Priddy and Sample also failed to report to the IRS this income, as well as income from another side business in Europe. In the fall of 2002, Priddy and Broullire formed a foreign corporation to purchase decontamination heaters from a manufacturer based in Verona, Italy, and re-sell them to a manufacturer based in Buckinghamshire, England. Broullire and Priddy traveled to the Island of Jersey, a dependency of the British Crown in the Channel Islands, where they established the foreign corporation. To store the proceeds of the European business, Priddy established a second foreign company called Global Contract Manufacturing Ltd., and opened a foreign bank account in that company’s name. In 2005, Priddy and Sample received approximately $177,000 in income that was transferred from the foreign account to the United States. On their individual income tax returns for 2004 and 2005, Priddy and Sample failed to report this income, in addition to the CATS and TERPS income, and failed to report their interest in the foreign bank account.

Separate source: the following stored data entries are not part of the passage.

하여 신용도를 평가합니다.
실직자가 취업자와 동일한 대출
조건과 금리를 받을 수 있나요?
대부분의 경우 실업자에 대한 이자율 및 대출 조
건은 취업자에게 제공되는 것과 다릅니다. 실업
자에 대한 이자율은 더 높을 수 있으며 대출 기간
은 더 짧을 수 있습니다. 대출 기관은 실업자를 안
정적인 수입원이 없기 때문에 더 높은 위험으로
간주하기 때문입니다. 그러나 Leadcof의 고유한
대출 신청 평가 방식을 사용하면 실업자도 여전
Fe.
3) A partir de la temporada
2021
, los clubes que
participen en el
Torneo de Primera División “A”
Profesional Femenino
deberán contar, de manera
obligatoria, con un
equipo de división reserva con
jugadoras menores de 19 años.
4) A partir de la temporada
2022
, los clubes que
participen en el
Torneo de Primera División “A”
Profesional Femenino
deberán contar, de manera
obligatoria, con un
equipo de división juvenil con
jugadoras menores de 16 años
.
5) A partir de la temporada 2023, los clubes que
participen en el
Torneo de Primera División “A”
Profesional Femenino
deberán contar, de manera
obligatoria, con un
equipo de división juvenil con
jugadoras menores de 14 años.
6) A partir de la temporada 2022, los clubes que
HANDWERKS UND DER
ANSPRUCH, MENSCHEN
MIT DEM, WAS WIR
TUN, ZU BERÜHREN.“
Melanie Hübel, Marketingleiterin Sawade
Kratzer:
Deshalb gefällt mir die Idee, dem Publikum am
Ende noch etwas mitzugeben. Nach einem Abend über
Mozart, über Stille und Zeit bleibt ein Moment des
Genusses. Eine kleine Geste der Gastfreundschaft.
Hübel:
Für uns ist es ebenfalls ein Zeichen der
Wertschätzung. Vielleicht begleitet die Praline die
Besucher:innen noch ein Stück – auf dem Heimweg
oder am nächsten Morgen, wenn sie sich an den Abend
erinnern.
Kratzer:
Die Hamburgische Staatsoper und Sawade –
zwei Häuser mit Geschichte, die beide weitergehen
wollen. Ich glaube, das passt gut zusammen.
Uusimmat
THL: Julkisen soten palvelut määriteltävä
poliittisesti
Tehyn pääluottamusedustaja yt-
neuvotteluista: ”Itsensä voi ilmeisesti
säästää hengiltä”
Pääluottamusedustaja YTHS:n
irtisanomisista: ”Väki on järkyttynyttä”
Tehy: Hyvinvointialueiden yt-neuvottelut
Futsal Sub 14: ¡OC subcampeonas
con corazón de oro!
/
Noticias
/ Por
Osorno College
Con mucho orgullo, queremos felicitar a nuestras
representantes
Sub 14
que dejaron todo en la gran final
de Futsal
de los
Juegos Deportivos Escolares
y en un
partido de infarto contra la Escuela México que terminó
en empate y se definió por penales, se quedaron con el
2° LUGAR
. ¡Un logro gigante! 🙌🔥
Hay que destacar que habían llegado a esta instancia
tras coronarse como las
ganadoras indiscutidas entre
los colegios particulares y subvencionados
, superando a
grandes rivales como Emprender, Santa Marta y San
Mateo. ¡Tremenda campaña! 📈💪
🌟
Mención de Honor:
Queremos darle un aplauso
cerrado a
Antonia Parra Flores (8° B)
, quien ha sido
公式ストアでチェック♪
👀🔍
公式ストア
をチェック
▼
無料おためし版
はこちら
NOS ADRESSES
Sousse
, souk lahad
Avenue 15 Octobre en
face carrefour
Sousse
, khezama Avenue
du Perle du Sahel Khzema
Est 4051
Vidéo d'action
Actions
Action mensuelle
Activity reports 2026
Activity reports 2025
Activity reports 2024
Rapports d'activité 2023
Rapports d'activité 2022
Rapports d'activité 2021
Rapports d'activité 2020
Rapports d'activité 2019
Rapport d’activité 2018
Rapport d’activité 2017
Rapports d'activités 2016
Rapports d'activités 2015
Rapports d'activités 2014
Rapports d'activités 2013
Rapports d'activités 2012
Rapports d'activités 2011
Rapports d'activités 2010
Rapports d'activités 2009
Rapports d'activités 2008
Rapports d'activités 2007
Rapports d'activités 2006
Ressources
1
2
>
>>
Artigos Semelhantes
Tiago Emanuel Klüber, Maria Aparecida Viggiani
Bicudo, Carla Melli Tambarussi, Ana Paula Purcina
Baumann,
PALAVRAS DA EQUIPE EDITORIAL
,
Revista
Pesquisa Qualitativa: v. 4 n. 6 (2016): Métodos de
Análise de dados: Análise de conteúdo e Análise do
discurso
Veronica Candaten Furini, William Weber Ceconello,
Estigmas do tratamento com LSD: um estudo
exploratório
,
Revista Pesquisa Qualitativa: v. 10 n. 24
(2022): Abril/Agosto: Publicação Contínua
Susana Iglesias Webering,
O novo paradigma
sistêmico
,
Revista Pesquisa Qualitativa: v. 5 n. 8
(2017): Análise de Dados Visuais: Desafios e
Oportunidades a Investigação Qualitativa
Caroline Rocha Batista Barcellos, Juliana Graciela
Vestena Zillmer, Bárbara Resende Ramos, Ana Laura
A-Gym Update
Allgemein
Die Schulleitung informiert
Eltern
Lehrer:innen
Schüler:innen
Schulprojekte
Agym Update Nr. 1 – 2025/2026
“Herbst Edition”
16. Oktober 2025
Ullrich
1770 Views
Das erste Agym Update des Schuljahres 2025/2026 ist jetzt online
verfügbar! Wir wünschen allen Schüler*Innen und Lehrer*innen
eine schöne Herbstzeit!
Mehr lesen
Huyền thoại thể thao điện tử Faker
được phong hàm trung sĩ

In addition to defrauding TVI, for tax years 2004 and 2005, the CATS and TERPs income was not reported on the individual income tax returns filed by Priddy and Sample, nor did they report their financial interest in the foreign bank accounts.
The defendants face a maximum sentence of five years in prison for the wire fraud conspiracy. Priddy and Sample also face a maximum of three years in prison for filing a false tax return. U.S. District Judge Alexander Williams, Jr. has scheduled sentencing for Priddy and Sample on July 23, 2010 at 9:30 a.m. and 2:00 p.m., respectively, and for Broullire on July 22, 2010 at 10:00 a.m.
On March 25, 2010, the Securities and Exchange Commission filed a settled injunctive action in the United States District Court for the District of Maryland against the defendants related to their schemes to defraud TVI and its shareholders.
United States Attorney Rod J. Rosenstein commended Assistant United States Attorney Michael R. Pauzé, who is prosecuting the case.